Maddy Earl

Personal information
- Full name: Madison Ava Earl
- Date of birth: 3 November 2006 (age 19)
- Place of birth: England
- Position: Midfielder

Team information
- Current team: Arsenal
- Number: 38

Youth career
- Arsenal

Senior career*
- Years: Team / Apps / (Gls)
- 2024–: Arsenal / 0 / (0)
- 2024: → Bristol City (loan) / 5 / (0)
- 2025: → Sheffield United (loan) / 5 / (0)
- 2025: → Ipswich Town (loan) / 5 / (0)
- 2026: → Glasgow City (loan) / 5 / (0)

International career^{‡}
- 2021–2023: England U17 / 9 / (5)
- 2024–2025: England U19 / 20 / (4)

= Maddy Earl =

English footballer (born 2006)

Madison Ava Earl (born 3 November 2006) is an English footballer who plays as a midfielder for Women's Super League club Arsenal. Earl has previously played on loan in the WSL 2 and Scottish Women's Premier League (SWPL) and has represented England at international youth level.

== Early life ==
Earl grew up in Colchester, beginning her football career at the age of 5, playing for Eight Ash Green.

Earl joined the Arsenal Academy at the age of 8 in 2015, joining the Under-11s team, and rapidly rising through the ranks up to the Under-21 side.

== Club career ==

=== Arsenal ===
On 24 May 2024, Earl made her senior, non-competitive, debut for Arsenal in their 1–0 win against A-League All-Stars as part of Arsenal's 2024 post-season tour. She then went on to feature in Arsenal's 1 – 2 win against Washington Spirit, coming on as a sub for captain Kim Little in the 78th minute.

The attacking midfielder was instrumental in Arsenal Women's Under-21's Blue Stars FIFA Youth Cup tournament win in May 2024, picking up the Golden Ball award as the team picked up their silverware.

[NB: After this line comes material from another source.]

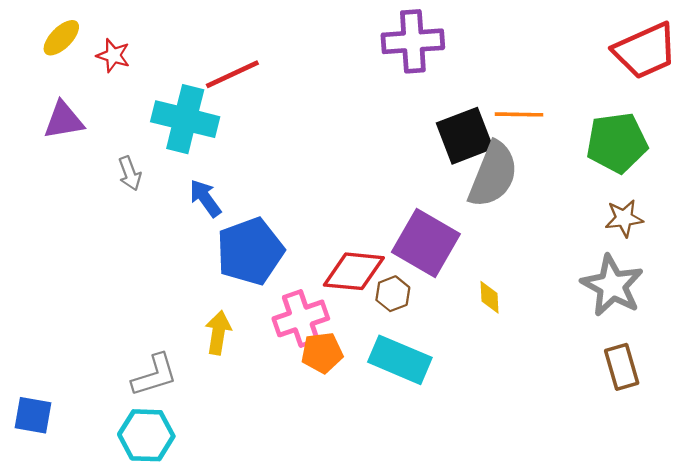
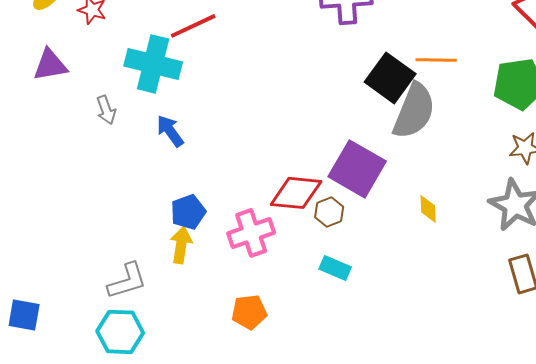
black square: (465, 136) -> (390, 78), turned -33
blue pentagon: (250, 251) -> (188, 212), moved, size x0.6
yellow diamond: (490, 297) -> (428, 209), moved
orange pentagon: (322, 353) -> (249, 312), moved
cyan rectangle: (400, 360) -> (335, 268), size x0.6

On 9 January 2025, Earl signed her first professional contract at Arsenal aged 18, upon her return from loan club Bristol City.

=== Bristol City (dual-sign agreement) ===
On 6 September 2024, Earl signed on a short dual-sign agreement with Women's Super League 2 side Bristol City from September to January 2025.

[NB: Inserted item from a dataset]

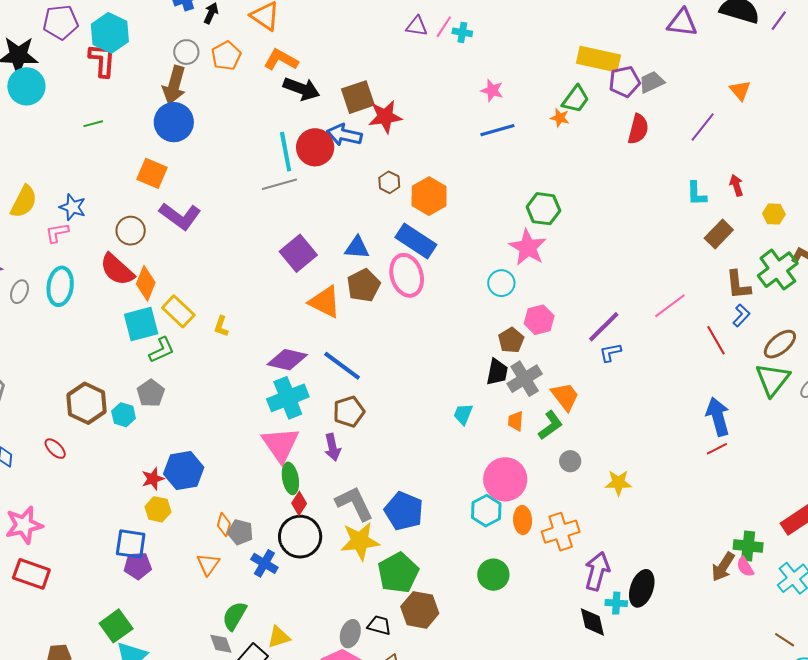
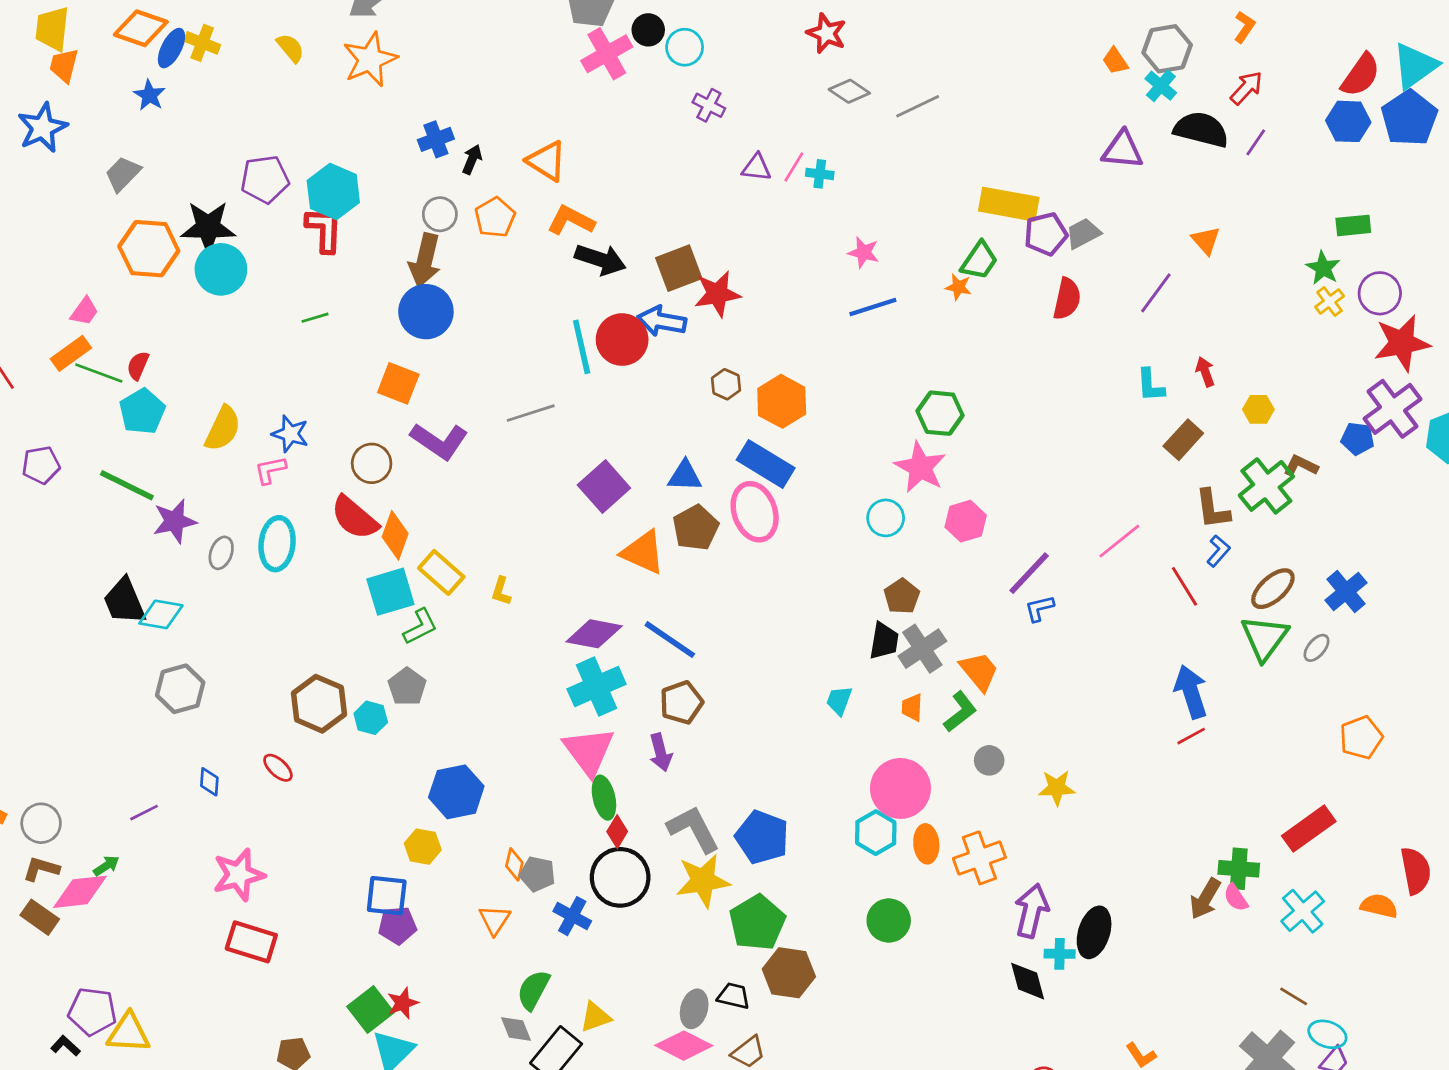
gray line: (280, 184) -> (531, 413), moved
pink hexagon: (539, 320) -> (966, 521), moved
red star: (153, 479) -> (403, 1003), moved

Earl went on to make just 7 appearances across all competitions for Bristol.

=== Sheffield United (loan) ===
After signing professionally with parent club Arsenal, Earl signed on full loan with Sheffield United for the rest of the 2024–25 football season. After signing on 20 January 2025, Earl went on to make 5 appearances for the Blades across all competitions.

=== Ipswich Town (loan) ===
On 4 September 2025, Earl joined Women's Super League 2 club Ipswich Town for the 2025–26 season. She made her debut off the bench for the Tractor Girls in the 74th minute of a 4–0 loss on opening day, away at Southampton.

Earl scored her first goal for Ipswich Town in their FA Cup Third Round win against AFC Portchester, scoring Ipswich's 5th goal as well as picking up two assists, and was named She’s A Baller’s Baller of the Round for her efforts.

Earl was recalled from her loan at the end of the 2026 winter transfer window, having made 8 appearances in all competitions for the Tractor Girls, scoring her only goal for the club in their FA Cup win against AFC Portchester.

=== Glasgow City (loan) ===
On 5 January 2026, Earl joined SWPL 1 side Glasgow City on loan for the remainder of the 2025–26 season. Earl made her debut for Glasgow City in a 4–0 win against Partick Thistle on 15 March 2026. She was in the matchday squad for Glasgow City's SWPL Cup win over Rangers, picking up her first piece of senior silverware.

== International career ==
Earl has represented the England Under-17 and Under-19 national teams.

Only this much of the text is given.